Finding Happiness In An Uncertain World"
Last fall, I got a note from Lois Levy. It accompanied her new paperback book, "Undress Your Stress," which promises "30 Curiously Fun Ways to Take Off Tension."
I was pleased to hear from her.
Lois is an old acquaintance. I met her seven years ago when I wrote two columns about a woman Id seen in passing in Hartford. She sported a sweatshirt that said "Happiness Is A Choice." The philosophy behind the words and the woman who wore them intrigued me.
In the columns, I called the sweatshirt a sweater. I was pleased to get a phone call from a cheerful voice that said she was the woman in the sweater.
After a telephone conversation we had lunch.
It was a good time. I wrote a third column about that meeting. The notion that "happiness is choice," she explained, is a liberating way of looking at the world that she learned through committing to the teachings of Barry Neil Kaufman and his Option Institute and Fellowship in Massachusetts.
During the lunch, we talked about safety and happiness in a world where news events and how they are covered can make us fearful and sad.
At the time, Colin Ferguson had just opened fire on a commuter train in suburban New York, causing many to ask, "Is anybody safe anywhere anymore?"
As we talked seven years ago, Lois explained she felt safer when she avoided the newspapers and the carnage that sometimes commands their front pages.
In her autumn note, she said she was happy and still not reading the newspapers.
Nevertheless, she was unable to avoid Tuesdays news that a gunshot had claimed the life of a 6- year-old girl at a Michigan elementary school. The alleged "gunman" is a 6-year-old classmate of the dead girl.
On Wednesday, Levy said she got the news on the Internet, "unfortunately."
Now living and working in Florida, the self-employed management consultant said she saw the headline, said, "Oh, my God," and moved on. She didnt read the story.

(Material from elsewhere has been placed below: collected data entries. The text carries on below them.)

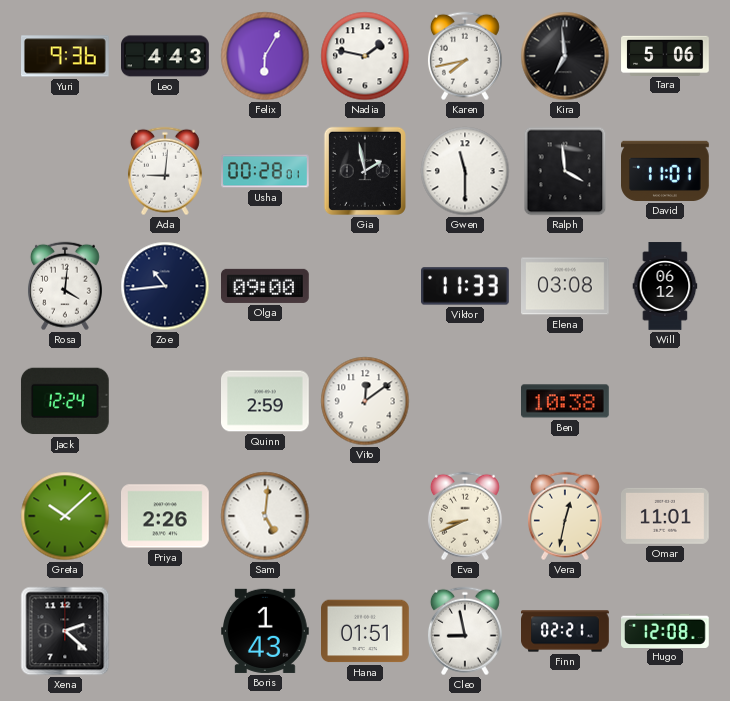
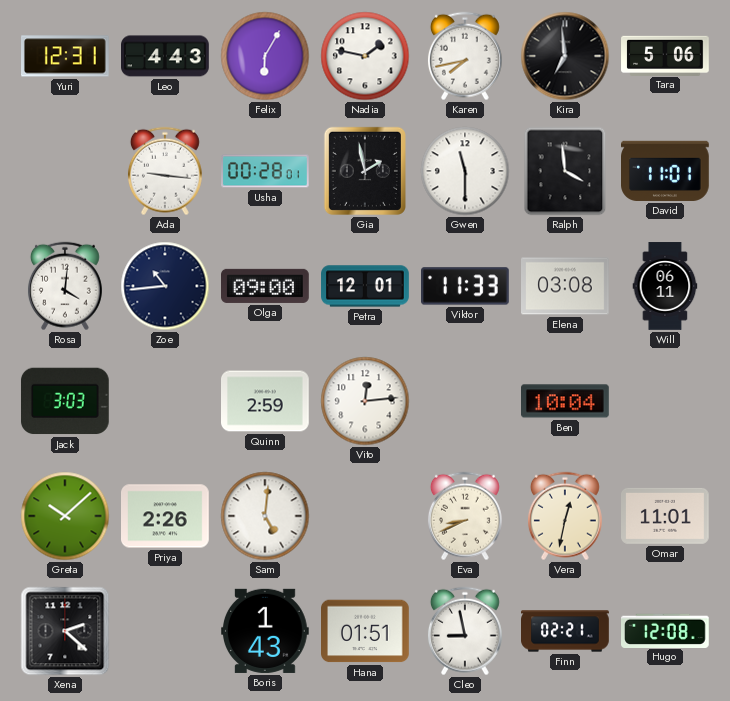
Yuri: 9:36 -> 12:31
Ada: 9:01 -> 9:16
Petra: none -> 12:01
Will: 06:12 -> 06:11
Jack: 12:24 -> 3:03
Vito: 12:09 -> 12:14
Ben: 10:38 -> 10:04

She didnt have to read the story. Bad news has a way of reaching us like plague borne on the airwaves, the Internet and in newsprint. Those stories become a part of us, a cancer of doubt and fear that attack our sense of security and justice.
In recent years events in our public schools, which are statistically safe places for our children, have caused people to cry out, "Is anybody safe anyplace anymore?"
Tuesdays shooting in Michigan made the voices ring out anew.
In the aftermath of the latest shooting, the press will produce the usual stories - like the Scarecrow in "The Wizard of Oz" pointing one way and then the other - about possible causes of the tragedy. Parents. Social service agencies. Popular culture. Guns and their availability Always guns.
We will ask: Can it happen here? And because nobody can say never to anything anymore, we will find reason for disquiet in the answers.
Even though it is statistically remote that our children will be killed at their schools, we must consider the possibility just the same. Considering it will make us shudder.
On Wednesday, Lois Levy said she moved from Connecticut to Florida because she wanted to be in a place where her feet were warm all the time.
She continues to believe that she has found sanctuary from the coldness of the world by avoiding newspapers and broadcast news. The world she lives in, like the world most of us call home, is a much happier place than the one found on TV magazine shows or radio talk shows, where the flapping gums of the outrageous hosts are reason to take flight.
Still, no matter how Lois Levy frames it, she believes her happiness is in part tied to keeping her head thrust firmly in the sand.
Its easy to criticize the Lois Levys of the world. Its so easy to explain that the press is much more than a carrier of misery. Its easy to say that one can have his head out of the sand and still find happiness and security in our complex and marvelous world.
Then a child shoots another child, so cold and cruel. And you wonder, if only for a moment, if all the places to put your head in the sand are taken.